As we’ve noted in prior articles, while inpatient rehabilitation facilities (IRFs) have had some relief from Recovery Auditors (RACs), inpatient rehabilitation claims are still under scrutiny from a wide range of auditors, including Medicare Administrative Contractors (MACs), Comprehensive Error Rate Testing (CERT) contractors, Zone Program Integrity Contractors (ZPICs), and Supplemental Medical Review Contractors (SMRCs). And what’s even more disconcerting is that the results of these audits do not seem to be showing much improvement over time.

While there has been some minimal easing on denials related to small variations in timeframes as they pertain to some of the required elements, there continues to be a lot of focus on both the technical requirements and on documentation that supports treatment as “reasonable and necessary” in an IRF.

What Are the Current Issues Noted by the MACs?

Noridian recently announced a service-specific targeted review for claims billed on or after Oct. 7, 2014. This review is based on a recent probe review of 100 claims filed between May 15 and Sept. 5; 70 out of the 100 claims reviewed were denied based on a variety of reasons (many of them due to the technical requirements of the preadmission assessment, post-admission physician evaluation, individualized plan of care, physician supervision, and intensity of therapy services. Due to the high error rate, Noridian now is moving forward with the announced targeted review.

Earlier this year, Noridian completed a similar probe review in Nevada with an overall 75-percent error rate; this resulted in a targeted review there as well.

Cahaba Government Administrators continues to conduct ongoing prepayment reviews in Alabama, Georgia, and Tennessee. Claims being reviewed involve those filed for lower extremity joint replacements, lower extremity fractures, and debility for cases in which there are no tier-level comorbidities reported (Tier A CMGs). These issues are posted through November 2014 and are likely to continue based on the results of those reviews, which show very high error rates.

On Oct. 23, 2014, Cahaba also posted review results from a widespread targeted review in Alabama that addressed the neurological CMGs A0601-A0604 and D0601-D0604. The review included 26 providers and yielded a 100-percent error rate, with the majority of denials due to documentation not justifying the medical necessity of the services. In this review, the identified reasons were slightly different from those previously noted. The review results indicated that CMGs were not validated in the documentation and that documentation did not establish an expectation that the patient would require an IRF. There also was no documentation of the medical management by the rehabilitative physician, and the units of therapy services billed were not supported in the documentation.
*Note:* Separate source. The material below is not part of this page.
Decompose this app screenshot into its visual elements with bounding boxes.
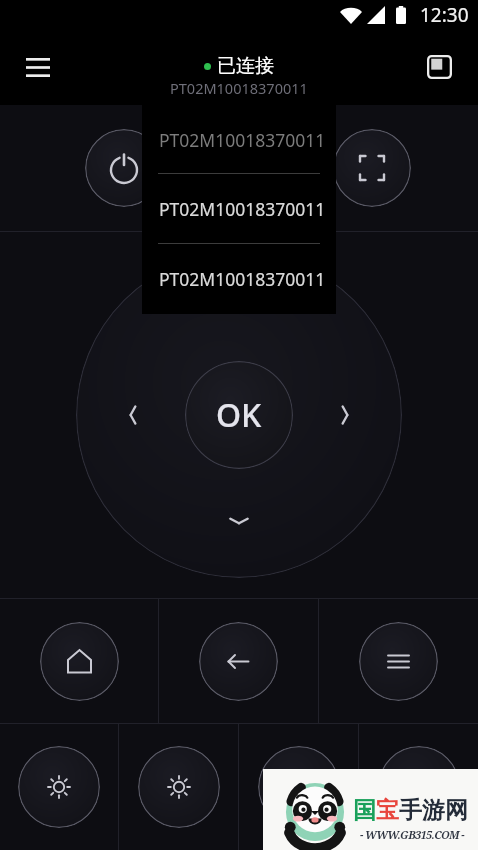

The last reported targeted results we found from Novitas included a November 2013 review that included  47 cases over a seven-state area, resulting in error rates ranging from 20-100 percent. The reasons for denial were related to key technical components previously mentioned, but also included errors in timing of key documents and failure of therapy staff to meet the time requirements for intensive therapy.

CERT reviews completed by Novitas for April through June 2014 indicated common errors in documentation to support IRF services, missing overall plans of care, and missing IRF-PAI documents.

In September 2014, Palmetto GBA posted the top denial codes for IRF services under medical review for July-September 2014. The top three reasons were: a) no orders for inpatient admission; b) no indication services were medically and reasonably necessary; and c) records not submitted.

Palmetto recently performed a service-specific prepayment targeted medical review on IRF case mix group (CMG) stroke codes A0101 through A0110 for facilities in North Carolina, South Carolina, Virginia, and West Virginia.   

Understanding the Ongoing Compliance Issues

While IRFs have been working under the refined and clarified technical requirements since January 2010, achieving compliance with these requirements still can be challenging due to the complexity of the rules, the need for specific processes and procedures to meet the time and content elements, and the multitude of competing requirements from accreditation and regulatory agencies. The majority of IRFs are units within hospitals, with each unit subject to many of the same policies and procedures as the primary hospital – yet they are also required to meet the same regulatory requirements (with the exception of the hours required of the medical director) as a free-standing rehabilitation hospital. Creating policies, processes and structures to ensure that the key technical components are addressed in a timely, accurate, and complete fashion can be challenging for smaller units. Furthermore, because compliance is highly dependent on the rehabilitation physician (who often practices in multiple locations), it is difficult to manage the processes that meet the time requirements.

Tips for Compliance

Based on our experiences with a large number of IRFs across the nation, we suggest that organizations consider the following to improve compliance with the technical requirements:

Key Documents: PAS, PAPE, IPOC

  • Create templates that include all of the key components that are required for these documents.
  • If you are a subscriber to one of the vendors (eRehabdata, UDSmr) that support the IRF-PAI, utilize the tools provided by your vendor for initiating the PAS, which will be web-based and available online for rehab physician review and signature. You have the added benefit of having this information automatically populate certain sections of the IRF-PAI at the time of admission.
  • Train, train, train: Ensure that all of your staff understands the time and content requirements of each of these specific tasks or documents.
  • Self-audit: Audit routinely and in real time. Share the results of your audits with key stakeholders and work collaboratively for improvement.

Get Help!

  • The impact of failure to meet these technical requirements is significant. If you feel you cannot develop and implement systems for compliance, consider support for that process.

About the Author

Angela M. Phillips, PT, is president and chief executive officer of Images & Associates. A graduate of the University of Pennsylvania’s School of Allied Health Professions, she has over 35 years of experience as a consultant, healthcare executive, hospital administrator, educator, and clinician. Ms. Phillips is one of the nation’s leading consultants assisting inpatient rehabilitation facilities in operating effectively under the Medicare Prospective Payment System (PPS) and in addressing key issues related to compliance.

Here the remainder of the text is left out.